> **Exercise materials**:
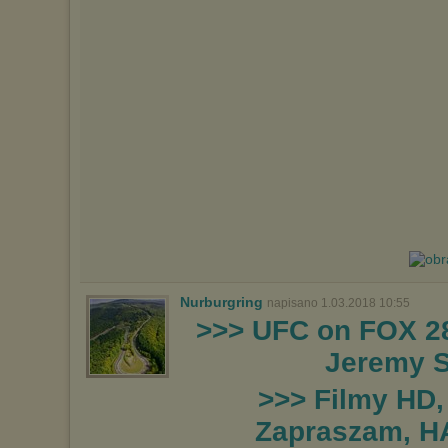
Nurburgring
napisano 1.03.2018 10:55
>>> UFC on FOX 2
Jeremy 
>>> Filmy HD,
Zapraszam, H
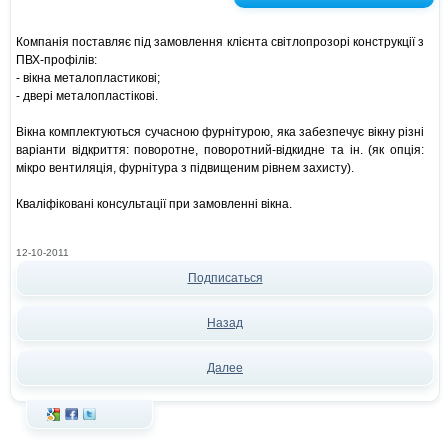
Компанія поставляє під замовлення клієнта світлопрозорі конструкції з
ПВХ-профілів:
- вікна металопластикові;
- двері металопластікові.
Вікна комплектуються сучасною фурнітурою, яка забезпечує вікну різні
варіанти відкриття: поворотне, поворотний-відкидне та ін. (як опція:
мікро вентиляція, фурнітура з підвищеним рівнем захисту).
Кваліфіковані консультації при замовленні вікна.
12-10-2011
Подписаться
Назад
Далее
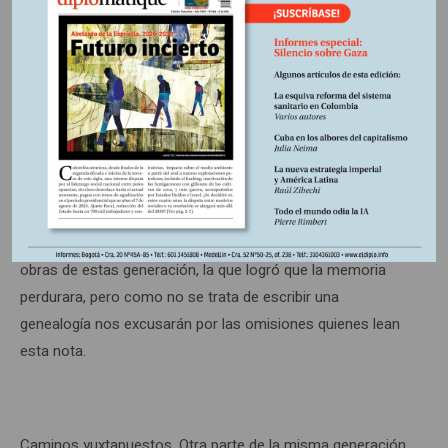
de ellos integraron la revista
Mito
, en la cual García
Márquez publicó por primera vez. En esta generación
también están inscritos Jorge Gaitán Durán
(La revolución
invisible
) y Álvaro Mutis. Y en las ciencias sociales
Estanislao Zuleta, Mario Arrubla, Jorge Villegas. En el cine
quedan cintas de grata recordación como las de Julio
Luzardo (
El río de las tumbas
) y el documental de Pepe y
Carlos Sánchez sobre la resistencia de Marquetalia. En el
teatro emergerán creadores como Enrique Buenaventura y
Santiago García. Hasta aquí algunos de los nombres y
obras de estas generación, la que logró que la memoria
perdurara, pero como no se trata de escribir una
genealogía nos excusarán por las omisiones quienes lean
esta nota.
Caminos yuxtapuestos. Otra parte de la misma generación,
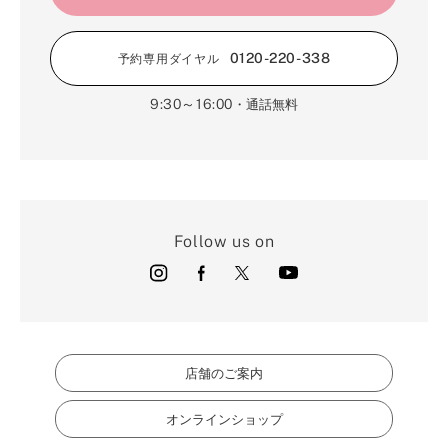
0120-220-338
予約専用ダイヤル
9:30～16:00
・通話無料
Follow us on
店舗のご案内
オンラインショップ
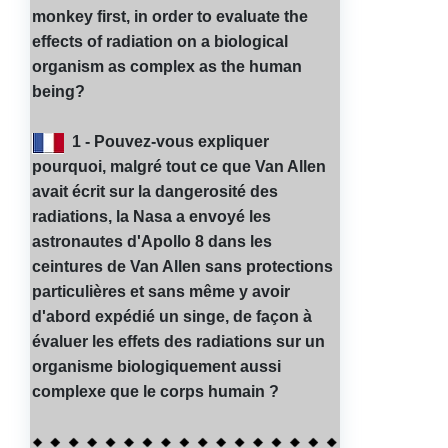
monkey first, in order to evaluate the
effects of radiation on a biological
organism as complex as the human
being?
1 - Pouvez-vous expliquer
pourquoi, malgré tout ce que Van Allen
avait écrit sur la dangerosité des
radiations, la Nasa a envoyé les
astronautes d'Apollo 8 dans les
ceintures de Van Allen sans protections
particulières et sans même y avoir
d'abord expédié un singe, de façon à
évaluer les effets des radiations sur un
organisme biologiquement aussi
complexe que le corps humain ?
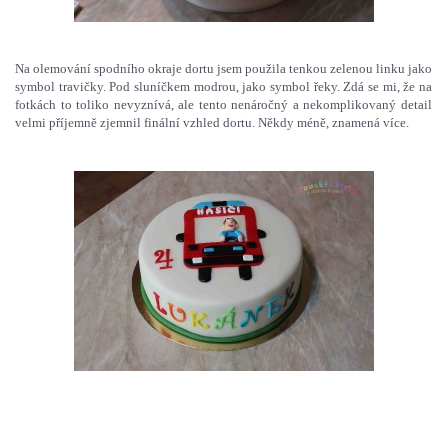
Na olemování spodního okraje dortu jsem použila tenkou zelenou linku jako
symbol travičky. Pod sluníčkem modrou, jako symbol řeky. Zdá se mi, že na
fotkách to toliko nevyznívá, ale tento nenáročný a nekomplikovaný detail
velmi příjemně zjemnil finální vzhled dortu. Někdy méně, znamená více.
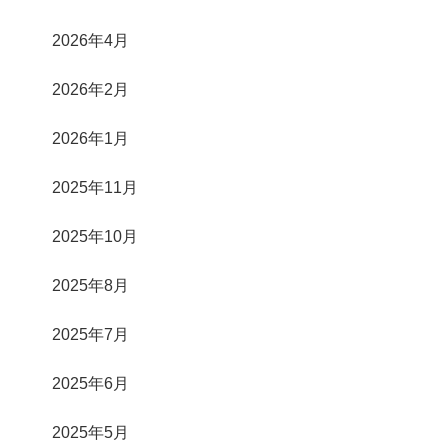
2026年4月
2026年2月
2026年1月
2025年11月
2025年10月
2025年8月
2025年7月
2025年6月
2025年5月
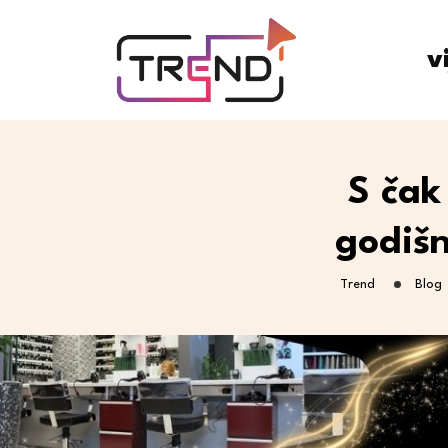
v
S čak
godišn
Trend
Blog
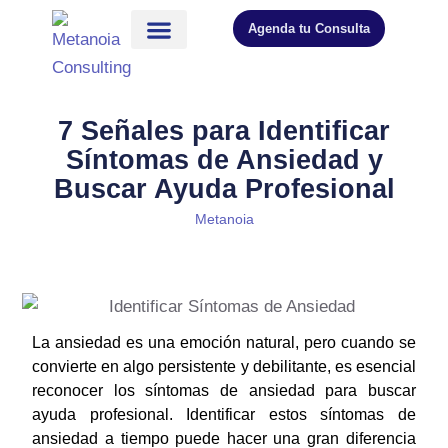
Agenda tu Consulta
7 Señales para Identificar
Síntomas de Ansiedad y
Buscar Ayuda Profesional
Metanoia
La ansiedad es una emoción natural, pero cuando se
convierte en algo persistente y debilitante, es esencial
reconocer los síntomas de ansiedad para buscar
ayuda profesional. Identificar estos síntomas de
ansiedad a tiempo puede hacer una gran diferencia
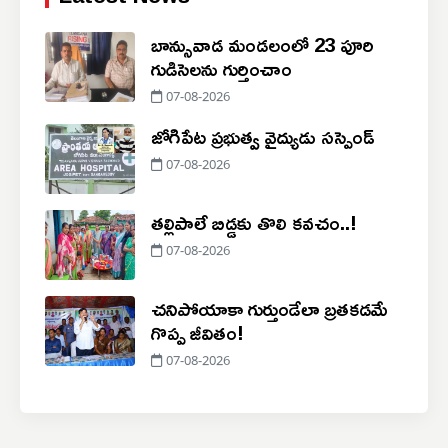
బాన్సువాడ మండలంలో 23 పూరి
గుడిసెలను గుర్తించాం
07-08-2026
జోగిపేట ప్రభుత్వ వైద్యుడు సస్పెండ్
07-08-2026
తల్లిపాలే బిడ్డకు తొలి కవచం..!
07-08-2026
చనిపోయాకా గుర్తుండేలా బ్రతకడమే
గొప్ప జీవితం!
07-08-2026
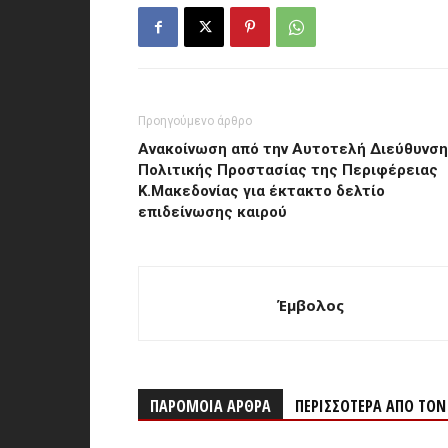
Προηγούμενο άρθρο
Ανακοίνωση από την Αυτοτελή Διεύθυνση
Πολιτικής Προστασίας της Περιφέρειας
Κ.Μακεδονίας για έκτακτο δελτίο
επιδείνωσης καιρού
Έμβολος
ΠΑΡΟΜΟΙΑ ΑΡΘΡΑ
ΠΕΡΙΣΣΟΤΕΡΑ ΑΠΟ ΤΟ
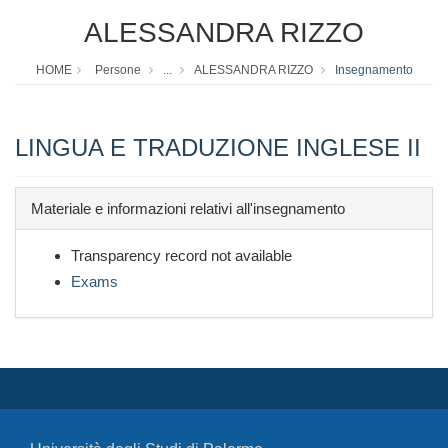
ALESSANDRA RIZZO
HOME
Persone
...
ALESSANDRA RIZZO
Insegnamento
LINGUA E TRADUZIONE INGLESE II
Materiale e informazioni relativi all'insegnamento
Transparency record not available
Exams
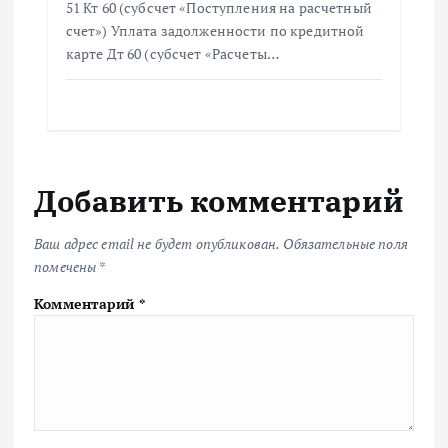
51 Кт 60 (субсчет «Поступления на расчетный
счет») Уплата задолженности по кредитной
карте Дт 60 (субсчет «Расчеты…
Добавить комментарий
Ваш адрес email не будет опубликован.
Обязательные поля
помечены
*
Комментарий
*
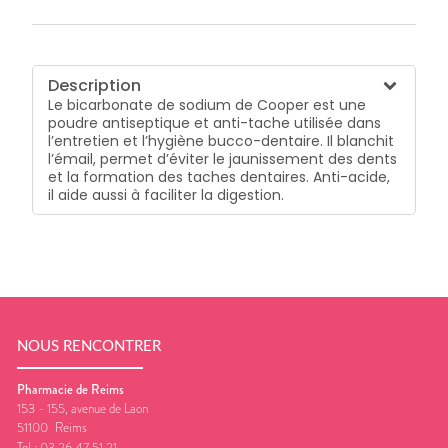
Description
Le bicarbonate de sodium de Cooper est une
poudre antiseptique et anti-tache utilisée dans
l’entretien et l’hygiène bucco-dentaire. Il blanchit
l’émail, permet d’éviter le jaunissement des dents
et la formation des taches dentaires. Anti-acide,
il aide aussi à faciliter la digestion.
NOUS RENCONTRER
Pharmacie de Reims
153 - 155, avenue de Laon
51100
Reims
Tel :
03 26 47 51 21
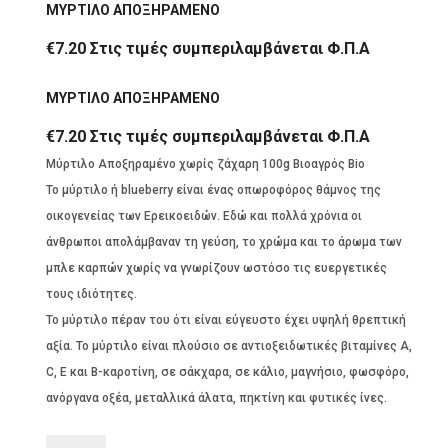
ΜΥΡΤΙΛΟ ΑΠΟΞΗΡΑΜΕΝΟ
€
7.20
Στις τιμές συμπεριλαμβάνεται Φ.Π.Α
ΜΥΡΤΙΛΟ ΑΠΟΞΗΡΑΜΕΝΟ
€
7.20
Στις τιμές συμπεριλαμβάνεται Φ.Π.Α
Μύρτιλο Αποξηραμένο χωρίς ζάχαρη 100g Βιοαγρός Bio
Το μύρτιλο ή blueberry είναι ένας οπωροφόρος θάμνος της
οικογενείας των Ερεικοειδών. Εδώ και πολλά χρόνια οι
άνθρωποι απολάμβαναν τη γεύση, το χρώμα και το άρωμα των
μπλε καρπών χωρίς να γνωρίζουν ωστόσο τις ευεργετικές
τους ιδιότητες.
Το μύρτιλο πέραν του ότι είναι εύγευστο έχει υψηλή θρεπτική
αξία. Το μύρτιλο είναι πλούσιο σε αντιοξειδωτικές βιταμίνες Α,
C, Ε και Β-καροτίνη, σε σάκχαρα, σε κάλιο, μαγνήσιο, φωσφόρο,
ανόργανα οξέα, μεταλλικά άλατα, πηκτίνη και φυτικές ίνες.
ΜΥΡΤΙΛΟ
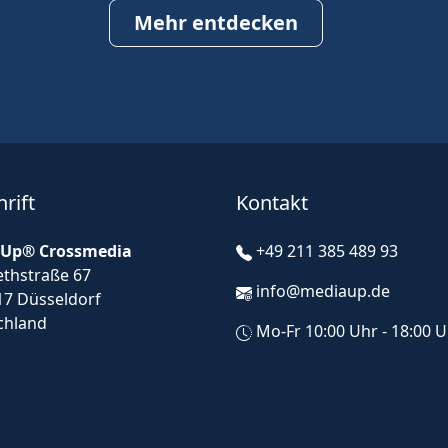
Mehr entdecken
rift
Kontakt
Up® Crossmedia
+49 211 385 489 93
ethstraße 67
info@mediaup.de
17 Düsseldorf
chland
Mo-Fr 10:00 Uhr - 18:00 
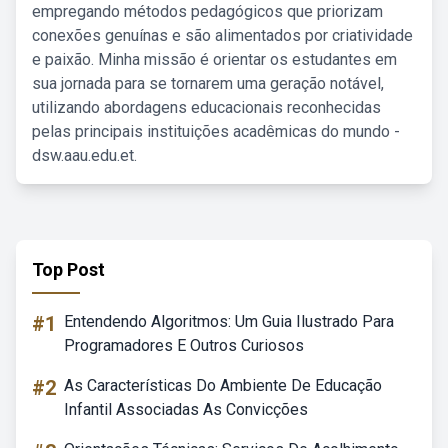
empregando métodos pedagógicos que priorizam
conexões genuínas e são alimentados por criatividade
e paixão. Minha missão é orientar os estudantes em
sua jornada para se tornarem uma geração notável,
utilizando abordagens educacionais reconhecidas
pelas principais instituições acadêmicas do mundo -
dsw.aau.edu.et.
Top Post
#1
Entendendo Algoritmos: Um Guia Ilustrado Para
Programadores E Outros Curiosos
#2
As Características Do Ambiente De Educação
Infantil Associadas As Convicções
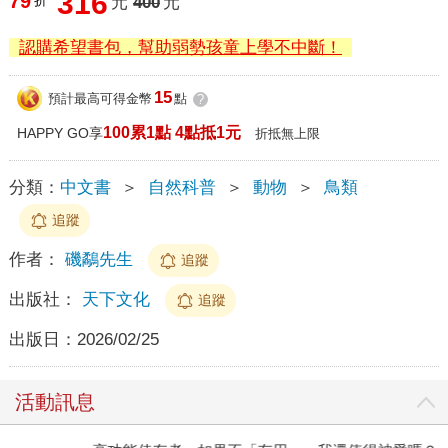
316
79
折
元
400
元
認購希望書包，幫助弱勢孩童上學不中斷！
15
預計最高可得金幣
點
?
100累1點 4點抵1元
HAPPY GO享
折抵無上限
分類：
中文書
＞
自然科普
＞
動物
＞
鳥類
追蹤
作者：
磯鷸先生
追蹤
出版社：
天下文化
追蹤
出版日：
2026/02/25
活動訊息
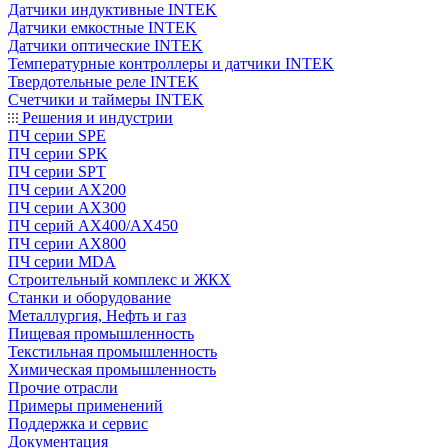
Датчики индуктивные INTEK
Датчики емкостные INTEK
Датчики оптические INTEK
Температурные контроллеры и датчики INTEK
Твердотельные реле INTEK
Счетчики и таймеры INTEK
Решения и индустрии
ПЧ серии SPE
ПЧ серии SPK
ПЧ серии SPT
ПЧ серии AX200
ПЧ серии AX300
ПЧ серий AX400/AX450
ПЧ серии AX800
ПЧ серии MDA
Строительный комплекс и ЖКХ
Станки и оборудование
Металлургия, Нефть и газ
Пищевая промышленность
Текстильная промышленность
Химическая промышленность
Прочие отрасли
Примеры применений
Поддержка и сервис
Документация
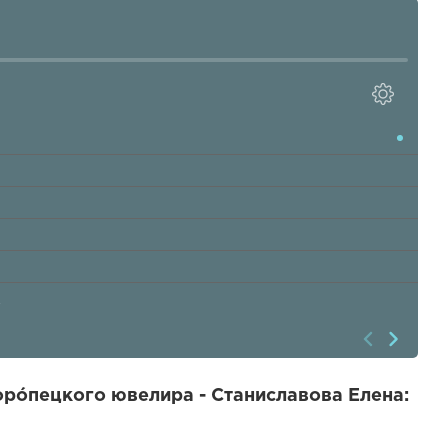
а
орóпецкого ювелира - Станиславова Елена:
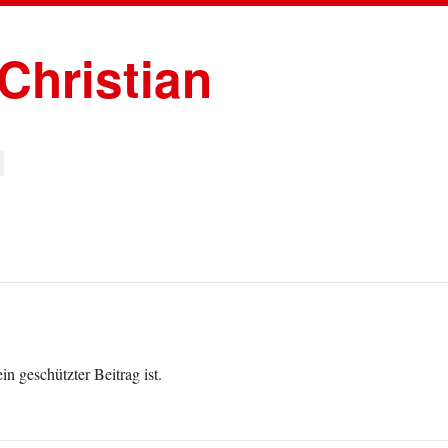
 Christian
in geschützter Beitrag ist.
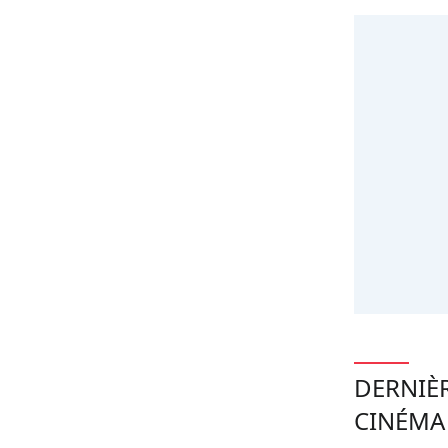
DERNIÈ
CINÉMA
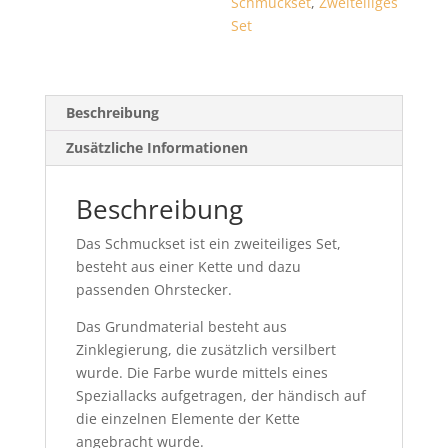
Schmuckset
,
Zweiteiliges
Set
Beschreibung
Zusätzliche Informationen
Beschreibung
Das Schmuckset ist ein zweiteiliges Set,
besteht aus einer Kette und dazu
passenden Ohrstecker.
Das Grundmaterial besteht aus
Zinklegierung, die zusätzlich versilbert
wurde. Die Farbe wurde mittels eines
Speziallacks aufgetragen, der händisch auf
die einzelnen Elemente der Kette
angebracht wurde.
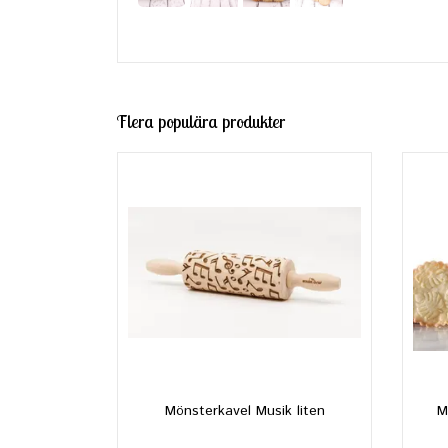
Flera populära produkter
Mönsterkavel Musik liten
M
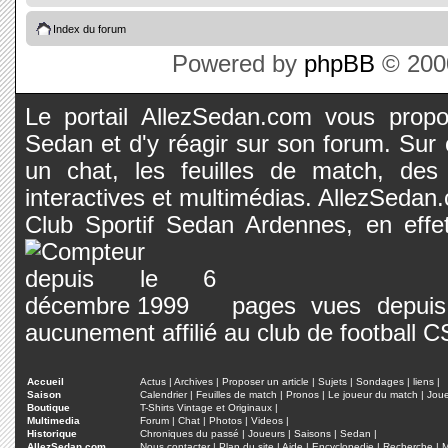
Index du forum
Powered by
phpBB
© 2000
Le portail AllezSedan.com vous propos
Sedan et d'y réagir sur son forum. Sur c
un chat, les feuilles de match, des
interactives et multimédias. AllezSedan.c
Club Sportif Sedan Ardennes, en effet
pages vues depuis 
aucunement affilié au club de football 
Accueil
Actus
|
Archives
|
Proposer un article
|
Sujets
|
Sondages
|
liens
|
Saison
Calendrier
|
Feuilles de match
|
Pronos
|
Le joueur du match
|
Jou
Boutique
T-Shirts Vintage et Originaux
|
Multimedia
Forum
|
Chat
|
Photos
|
Videos
|
Historique
Chroniques du passé
|
Joueurs
|
Saisons
|
Sedan
|
AllezSedan.com
Nous contacter
|
Plan du site
|
Aide
|
Encyclopedie
|
Recherche
|
M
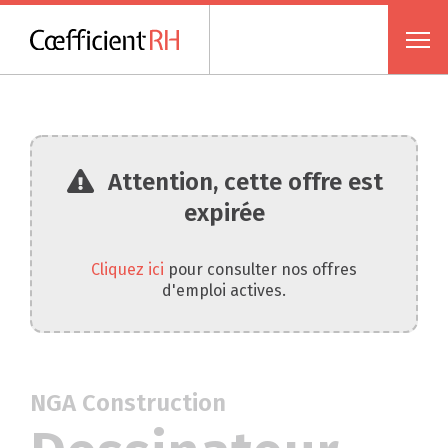
Attention, cette offre est
expirée
Cliquez ici
pour consulter nos offres
d'emploi actives.
NGA Construction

> **What this task involves**: Which of the lines in the listing above include "como"? Report each of them.

> **Your solution**:
quedan cintas de grata recordación como las de Julio
teatro emergerán creadores como Enrique Buenaventura y
perdurara, pero como no se trata de escribir una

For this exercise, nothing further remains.